PNA bills moving
The House Education Committee today ignored the whole education community and the Legislature’s School Efficiency Task Force and instead sided with the Kansas Policy Institute in their latest attack in the war upon Kansas educators.
Here’s the whole timeline of PNA discussions in the legislature.
At the end of the 2013 legislature, after contentious hearings on a number of bills changing the professional negotiations act – bills ranging from eliminating it entirely to more modest attempts to simply deny teachers a voice in certain aspects of their professional lives – Representative Marvin Kleeb called upon the four major education organizations asking them to come together and find mutually agreeable changes to the PNA.
The four organizations (KNEA, KASB, USA/KS and KSSA) spent 18 months in negotiation, reaching an agreement on January 21 of this year.
In the meantime, Governor Brownback appointed a school efficiency task force composed of CPAs to find ways to make schools more efficient with the state money given to them. Despite having no testimony on collective bargaining, their report carried the recommendation that collective bargaining be limited.
Later, the K-12 School Efficiency Commission decided to debate the same issue.

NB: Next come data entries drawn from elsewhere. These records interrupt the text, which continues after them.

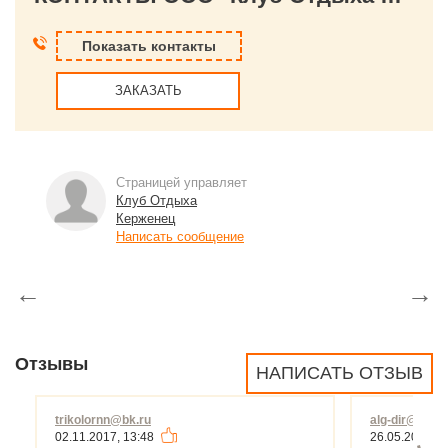
Показать контакты
ЗАКАЗАТЬ
Страницей управляет
Клуб Отдыха
Керженец
Написать сообщение
←
→
Отзывы
НАПИСАТЬ ОТЗЫВ
trikolornn@bk.ru
alg-dir@nemai
02.11.2017, 13:48
26.05.2010, 1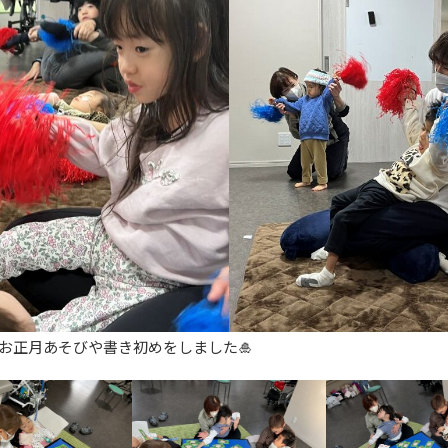
お正月あそびや書き初めをしました🎍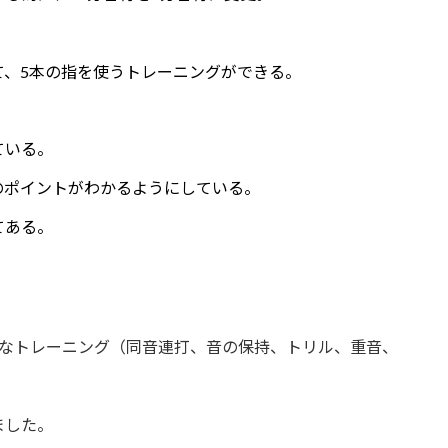
て、5本の指を使うトレーニングができる。
ている。
のポイントがわかるようにしている。
てある。
ろなトレーニング（同音連打、音の保持、トリル、重音、
ました。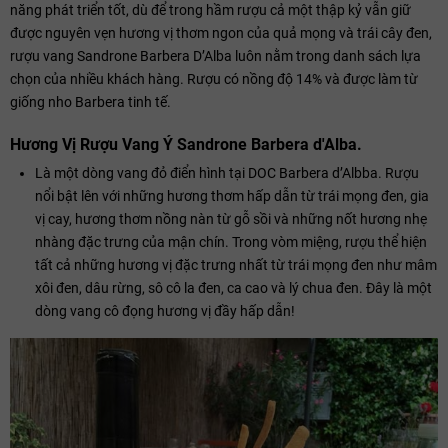
năng phát triển tốt, dù để trong hầm rượu cả một thập kỷ vẫn giữ
được nguyên vẹn hương vị thơm ngon của quả mọng và trái cây đen,
rượu vang Sandrone Barbera D’Alba luôn nằm trong danh sách lựa
chọn của nhiều khách hàng. Rượu có nồng độ 14% và được làm từ
giống nho Barbera tinh tế.
Hương Vị Rượu Vang Ý Sandrone Barbera d'Alba.
Là một dòng vang đỏ điển hình tại DOC Barbera d’Albba. Rượu
nổi bật lên với những hương thơm hấp dẫn từ trái mọng đen, gia
vị cay, hương thơm nồng nàn từ gỗ sồi và những nốt hương nhẹ
nhàng đặc trưng của mận chín. Trong vòm miệng, rượu thể hiện
tất cả những hương vị đặc trưng nhất từ trái mọng đen như mâm
xôi đen, dâu rừng, sô cô la đen, ca cao và lý chua đen. Đây là một
dòng vang cô đọng hương vị đầy hấp dẫn!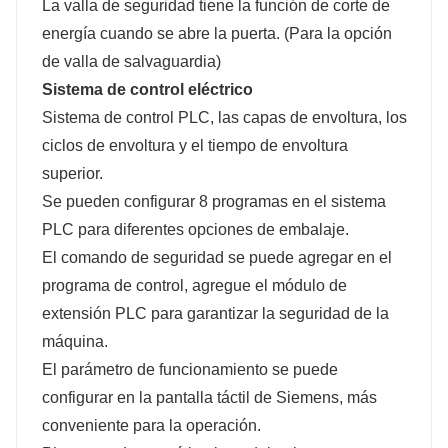
La valla de seguridad tiene la función de corte de
energía cuando se abre la puerta. (Para la opción
de valla de salvaguardia)
Sistema de control eléctrico
Sistema de control PLC, las capas de envoltura, los
ciclos de envoltura y el tiempo de envoltura
superior.
Se pueden configurar 8 programas en el sistema
PLC para diferentes opciones de embalaje.
El comando de seguridad se puede agregar en el
programa de control, agregue el módulo de
extensión PLC para garantizar la seguridad de la
máquina.
El parámetro de funcionamiento se puede
configurar en la pantalla táctil de Siemens, más
conveniente para la operación.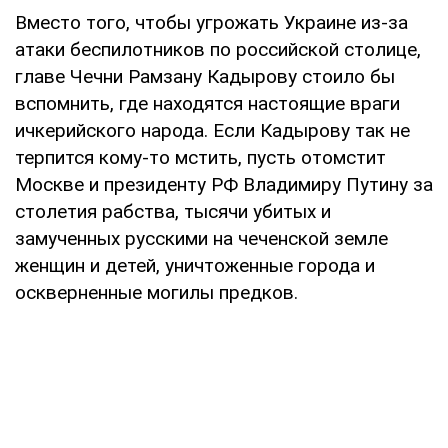
Вместо того, чтобы угрожать Украине из-за
атаки беспилотников по российской столице,
главе Чечни Рамзану Кадырову стоило бы
вспомнить, где находятся настоящие враги
ичкерийского народа. Если Кадырову так не
терпится кому-то мстить, пусть отомстит
Москве и президенту РФ Владимиру Путину за
столетия рабства, тысячи убитых и
замученных русскими на чеченской земле
женщин и детей, уничтоженные города и
оскверненные могилы предков.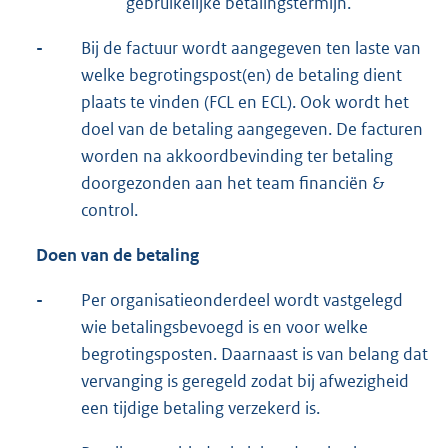
gebruikelijke betalingstermijn.
-
Bij de factuur wordt aangegeven ten laste van
welke begrotingspost(en) de betaling dient
plaats te vinden (FCL en ECL). Ook wordt het
doel van de betaling aangegeven. De facturen
worden na akkoordbevinding ter betaling
doorgezonden aan het team financiën &
control.
Doen van de betaling
-
Per organisatieonderdeel wordt vastgelegd
wie betalingsbevoegd is en voor welke
begrotingsposten. Daarnaast is van belang dat
vervanging is geregeld zodat bij afwezigheid
een tijdige betaling verzekerd is.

The four education organizations came before the Commission and asked them to do nothing while the negotiations were ongoing. Despite urging from KPI’s Dave Trabert who wanted the Commission to go after teachers, the Commission voted to put only encouragement to the four groups to finish their work in the report.
Trabert, Mike O’Neal, Sam Williams, and Dennis DePew then wrote a “minority report” and Williams presented it to the House Education Committee. The Committee leapt at the chance to introduce legislation at the request of the Koch-funded Kansas Policy Institute.
The House Committee held a hearing on the KPI/Trabert collective bargaining bill. United School Administrators Executive Director Cheryl Semmel spoke on behalf of the four education organizations. Representatives of the other education organizations were on hand to answer questions. The only person appearing before the committee to support the minorlty report bill was Dave Trabert.
In the meantime, a bill representing the negotiated agreement among the educators was introduced in both the House and Senate (HB 2257 and SB 136).
This brings us to today.
At 1:30, the Senate Education Committee convened to hold a hearing on SB 136 (the Educators’ bill) and the House Education Committee convened to debate HB 2034 (Trabert’s bill).
Cheryl Semmel again representedg the four organizations in the Senate where she was supported by John Heim, KASB Executive Director, John Rasmussen, KASB Legal Counsel, and Mark Desetti, KNEA lobbyist. Patrick Woods, Topeka 501 School Board member, also spoke eloquently in favor of the bill. No one came before the Committee in opposition.
Over in the House, Representative Sue Boldra (R-Hays) offered an amendment to replace the Trabert language with the educators’ agreement. After vigorous debate, there were only 8 votes for the amendment (it takes 10 to pass an amendment or bill in the committee). Shortly after that, a motion to adopt the Trabert bill was passed with 11 votes.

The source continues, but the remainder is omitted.